*PROBLEM TO WORK ON*: Without including any pictures, retype exactly the lines from the top of the records through the line containing "Гражданского кодекса РФ", that final line included.

┌─ THE DATA

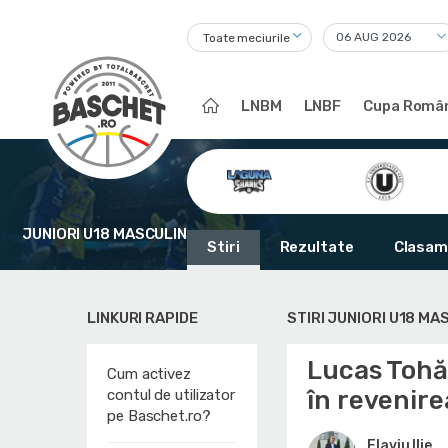
Toate meciurile
LNBM
LNBF
Cupa Român
JUNIORI U18 MASCULIN
Stiri
Rezultate
Clasam
LINKURI RAPIDE
STIRI JUNIORI U18 MA
Lucas Tohăt
Cum activez
în revenire
contul de utilizator
pe Baschet.ro?
Flaviu Ilie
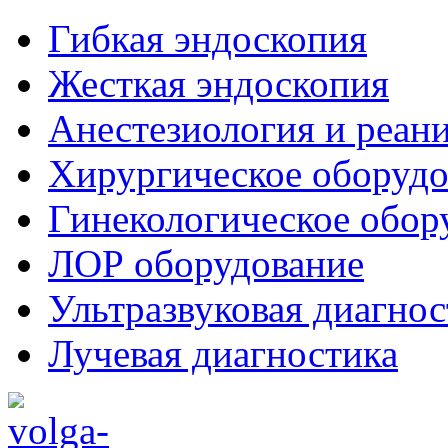
Гибкая эндоскопия
Жесткая эндоскопия
Анестезиология и реан
Хирургическое оборудо
Гинекологическое обор
ЛОР оборудование
Ультразвуковая диагнос
Лучевая диагностика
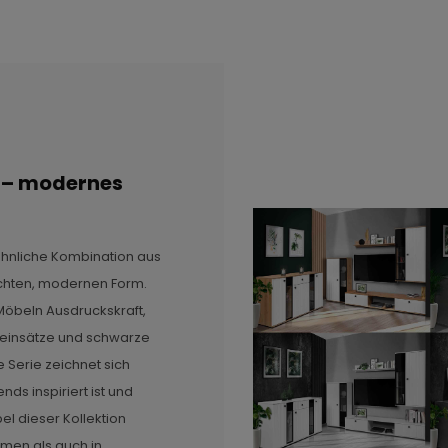
e – modernes
öhnliche Kombination aus
ichten, modernen Form.
Möbeln Ausdruckskraft,
seinsätze und schwarze
e Serie zeichnet sich
ds inspiriert ist und
bel dieser Kollektion
men als auch in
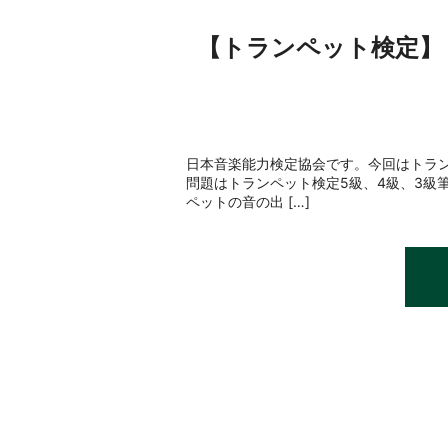
【トランペット検定】
日本音楽能力検定協会です。今回はトラ
問題はトランペット検定5級、4級、3級
ペットの音の出 […]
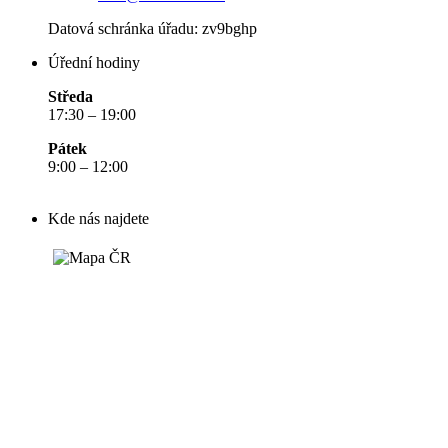
Datová schránka úřadu:
zv9bghp
Úřední hodiny
Středa
17:30 – 19:00
Pátek
9:00 – 12:00
Kde nás najdete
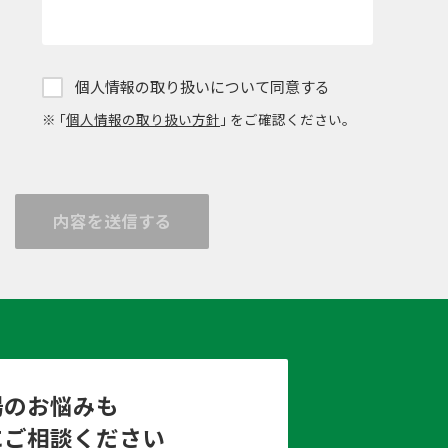
個人情報の取り扱いについて同意する
※ ｢
個人情報の取り扱い方針
｣ をご確認ください。
内容を送信する
場のお悩みも
にご相談ください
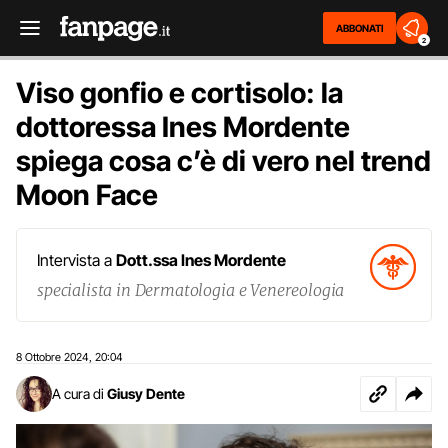
ABBONATI
2
Viso gonfio e cortisolo: la
dottoressa Ines Mordente
spiega cosa c’è di vero nel trend
Moon Face
Intervista a
Dott.ssa Ines Mordente
specialista in Dermatologia e Venereologia
8 Ottobre 2024
20:04
,
A cura di
Giusy Dente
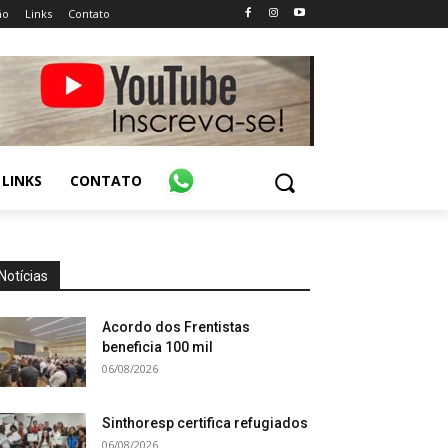
ão
Links
Contato
LINKS
CONTATO
Notícias
Acordo dos Frentistas
beneficia 100 mil
06/08/2026
Sinthoresp certifica refugiados
06/08/2026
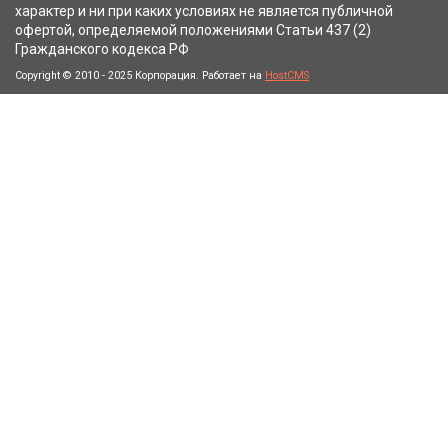
характер и ни при каких условиях не является публичной
офертой, определяемой положениями Статьи 437 (2)
Гражданского кодекса РФ
Copyright © 2010 - 2025 Корпорация. Работает на
HostCMS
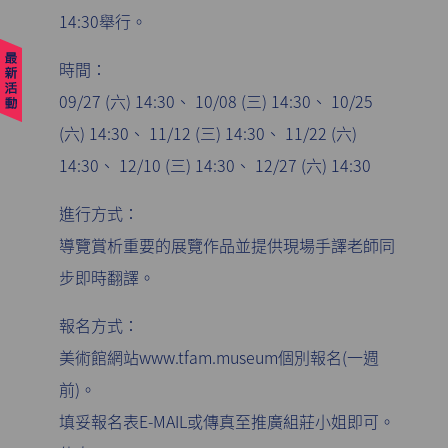
14:30舉行。
時間：
09/27 (六) 14:30、 10/08 (三) 14:30、 10/25
(六) 14:30、 11/12 (三) 14:30、 11/22 (六)
14:30、 12/10 (三) 14:30、 12/27 (六) 14:30
進行方式：
導覽賞析重要的展覽作品並提供現場手譯老師同
步即時翻譯。
報名方式：
美術館網站www.tfam.museum個別報名(一週
前)。
填妥報名表E-MAIL或傳真至推廣組莊小姐即可。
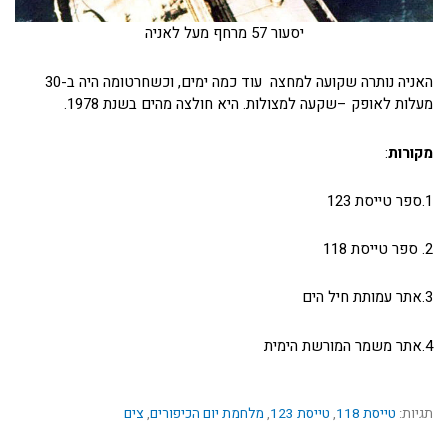
יסעור 57 מרחף מעל לאניה
האניה נותרה שקועה למחצה עוד כמה ימים, וכשחרטומה היה ב-30
מעלות לאופק –שקעה למצולות. היא חולצה מהים בשנת 1978.
מקורות
:
1.ספר טייסת 123
2. ספר טייסת 118
3.אתר עמותת חיל הים
4.אתר משמר המורשת הימית
תגיות:
טייסת 118
,
טייסת 123
,
מלחמת יום הכיפורים
,
צים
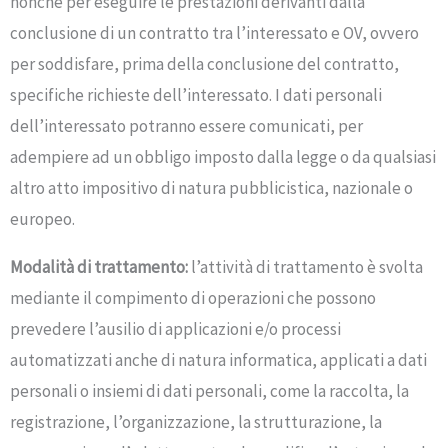
nonché per eseguire le prestazioni derivanti dalla
conclusione di un contratto tra l’interessato e OV, ovvero
per soddisfare, prima della conclusione del contratto,
specifiche richieste dell’interessato. I dati personali
dell’interessato potranno essere comunicati, per
adempiere ad un obbligo imposto dalla legge o da qualsiasi
altro atto impositivo di natura pubblicistica, nazionale o
europeo.
Modalità di trattamento:
l’attività di trattamento è svolta
mediante il compimento di operazioni che possono
prevedere l’ausilio di applicazioni e/o processi
automatizzati anche di natura informatica, applicati a dati
personali o insiemi di dati personali, come la raccolta, la
registrazione, l’organizzazione, la strutturazione, la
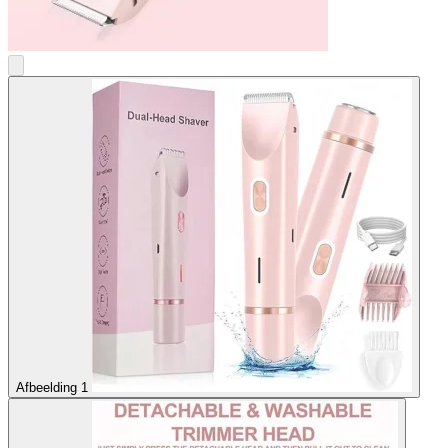
Afbeelding 1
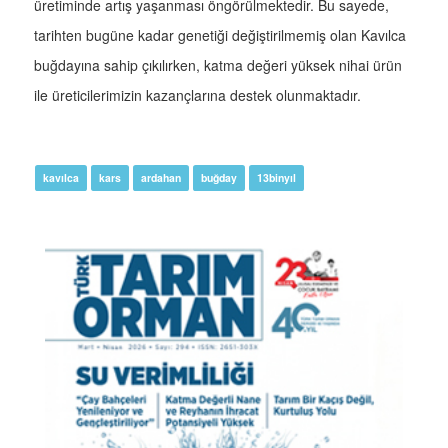
üretiminde artış yaşanması öngörülmektedir. Bu sayede,
tarihten bugüne kadar genetiği değiştirilmemiş olan Kavılca
buğdayına sahip çıkılırken, katma değeri yüksek nihai ürün
ile üreticilerimizin kazançlarına destek olunmaktadır.
kavılca
kars
ardahan
buğday
13binyıl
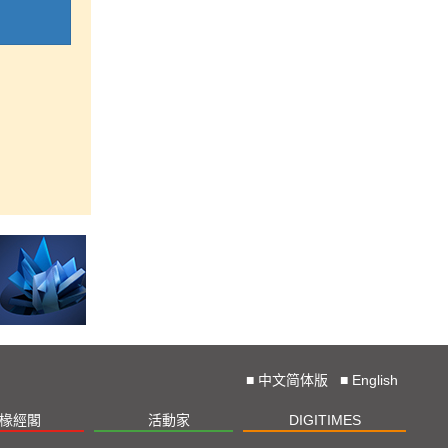
■
中文简体版
■
English
椽經閣
活動家
DIGITIMES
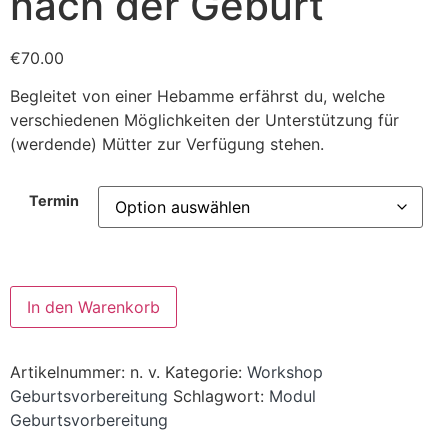
nach der Geburt
€
70.00
Begleitet von einer Hebamme erfährst du, welche
verschiedenen Möglichkeiten der Unterstützung für
(werdende) Mütter zur Verfügung stehen.
Termin
Alternative:
In den Warenkorb
Artikelnummer:
n. v.
Kategorie:
Workshop
Geburtsvorbereitung
Schlagwort:
Modul
Geburtsvorbereitung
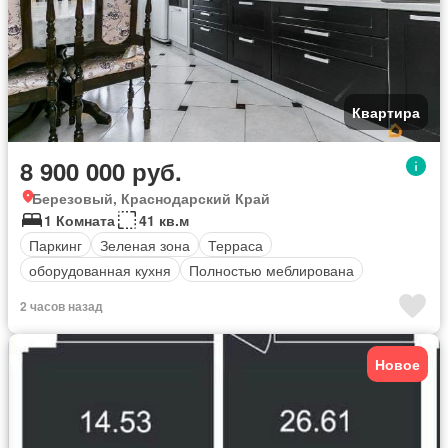
Квартира
8 900 000 руб.
Березовый, Краснодарский Край
1 Комната
41 кв.м
Паркинг
Зеленая зона
Терраса
оборудованная кухня
Полностью меблирована
2 часов назад
Новое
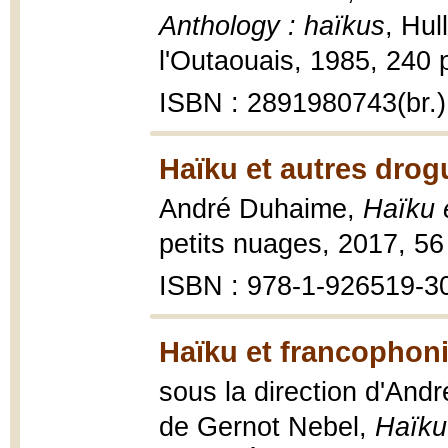
Anthology : haïkus
, Hul
l'Outaouais, 1985, 240 p
ISBN : 2891980743(br.)
Haïku et autres drog
André Duhaime,
Haïku 
petits nuages, 2017, 56
ISBN : 978-1-926519-3
Haïku et francophon
sous la direction d'An
de Gernot Nebel,
Haïku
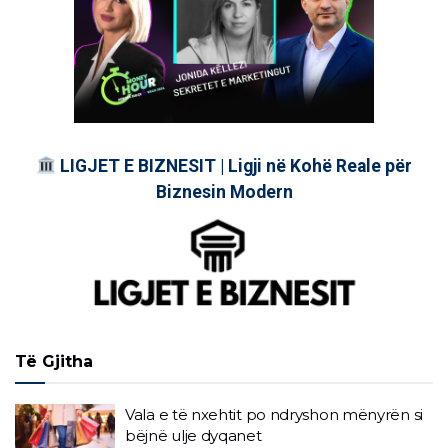
LIGJET E BIZNESIT | Ligji në Kohë Reale për
Biznesin Modern
Të Gjitha
Vala e të nxehtit po ndryshon mënyrën si
bëjnë ulje dyqanet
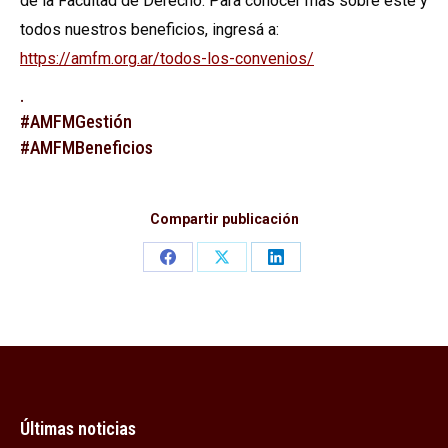
de la Facultad de Derecho. Para conocer más sobre éste y
todos nuestros beneficios, ingresá a:
https://amfm.org.ar/todos-los-convenios/
.
#AMFMGestión
#AMFMBeneficios
Compartir publicación
Share
Share
Share
on
on
on
Facebook
X
LinkedIn
Últimas noticias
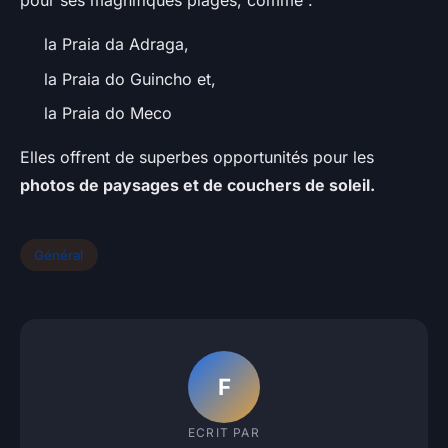
pour ses magnifiques plages, comme :
la Praia da Adraga,
la Praia do Guincho et,
la Praia do Meco
Elles offrent de superbes opportunités pour les
photos de paysages et de couchers de soleil.
Général
F
ECRIT PAR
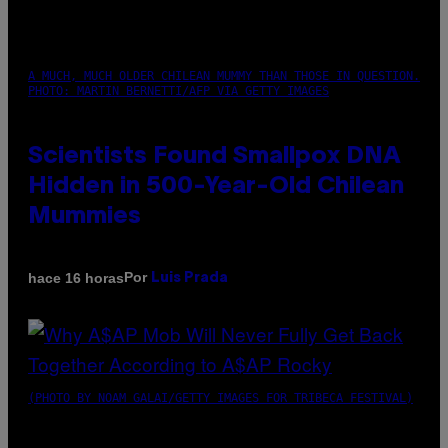
A MUCH, MUCH OLDER CHILEAN MUMMY THAN THOSE IN QUESTION.
PHOTO: MARTIN BERNETTI/AFP VIA GETTY IMAGES
Scientists Found Smallpox DNA
Hidden in 500-Year-Old Chilean
Mummies
Por
hace 16 horas
Luis Prada
(PHOTO BY NOAM GALAI/GETTY IMAGES FOR TRIBECA FESTIVAL)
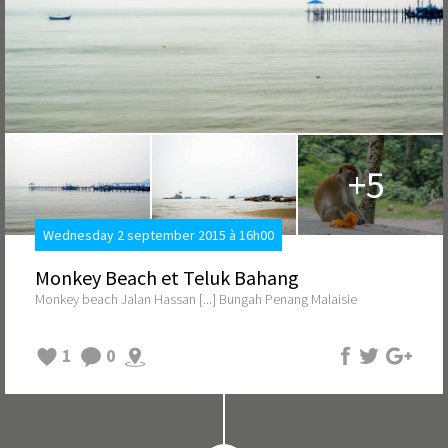
+5
Wednesday 2 september 2015 à 16h00
Monkey Beach et Teluk Bahang
Monkey beach Jalan Hassan [...] Bungah Penang Malaisie
1
0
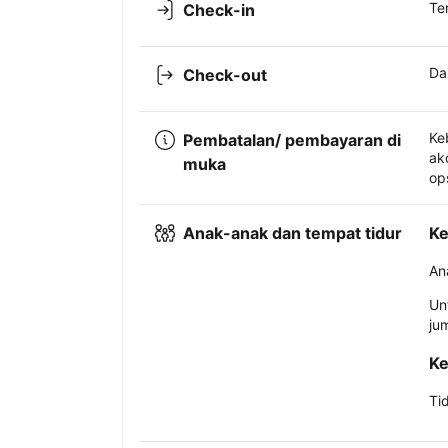
Te
Check-in
Da
Check-out
Ke
Pembatalan/ pembayaran di
ak
muka
op
Anak-anak dan tempat tidur
Ke
An
Un
ju
Ke
Ti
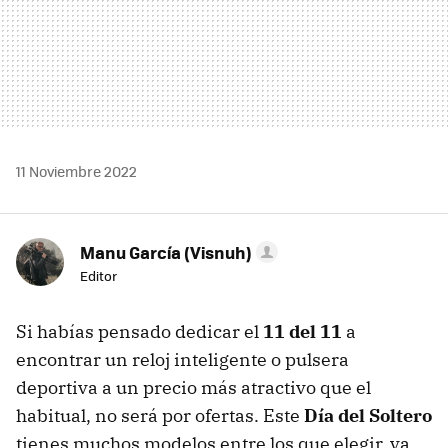
11 Noviembre 2022
Manu García (Visnuh)
Editor
Si habías pensado dedicar el
11 del 11
a
encontrar un reloj inteligente o pulsera
deportiva a un precio más atractivo que el
habitual, no será por ofertas. Este
Día del Soltero
tienes muchos modelos entre los que elegir, ya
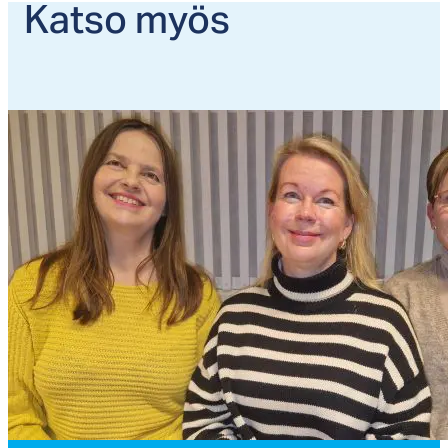
Kat­so myös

└─

*TASK RESPONSE*:
Toate meciurile
LNBM
LNBF
Cupa Român
JUNIORI U18 MASCULIN
Stiri
Rezultate
Clasam
LINKURI RAPIDE
STIRI JUNIORI U18 MA
Lucas Tohăt
Cum activez
în revenire
contul de utilizator
pe Baschet.ro?
Flaviu Ilie
Гибкая эндоскопия
Жесткая эндоскопия
Анестезиология и реан
Хирургическое оборудо
Гинекологическое обор
ЛОР оборудование
Ультразвуковая диагнос
Лучевая диагностика
e – modernes
öhnliche Kombination aus
ichten, modernen Form.
Möbeln Ausdruckskraft,
seinsätze und schwarze
e Serie zeichnet sich
ds inspiriert ist und
bel dieser Kollektion
men als auch in
【トランペット検定】
日本音楽能力検定協会です。今回はトラ
問題はトランペット検定5級、4級、3級
ペットの音の出 […]
Datová schránka úřadu:
zv9bghp
Úřední hodiny
Středa
17:30 – 19:00
Pátek
9:00 – 12:00
Kde nás najdete
個人情報の取り扱いについて同意する
※ ｢
個人情報の取り扱い方針
｣ をご確認ください。
内容を送信する
場のお悩みも
にご相談ください
ABBONATI
2
Viso gonfio e cortisolo: la
dottoressa Ines Mordente
spiega cosa c’è di vero nel trend
Moon Face
Intervista a
Dott.ssa Ines Mordente
specialista in Dermatologia e Venereologia
8 Ottobre 2024
20:04
,
A cura di
Giusy Dente
ão
Links
Contato
LINKS
CONTATO
Notícias
Acordo dos Frentistas
beneficia 100 mil
06/08/2026
Sinthoresp certifica refugiados
06/08/2026
характер и ни при каких условиях не является публичной
офертой, определяемой положениями Статьи 437 (2)
Гражданского кодекса РФ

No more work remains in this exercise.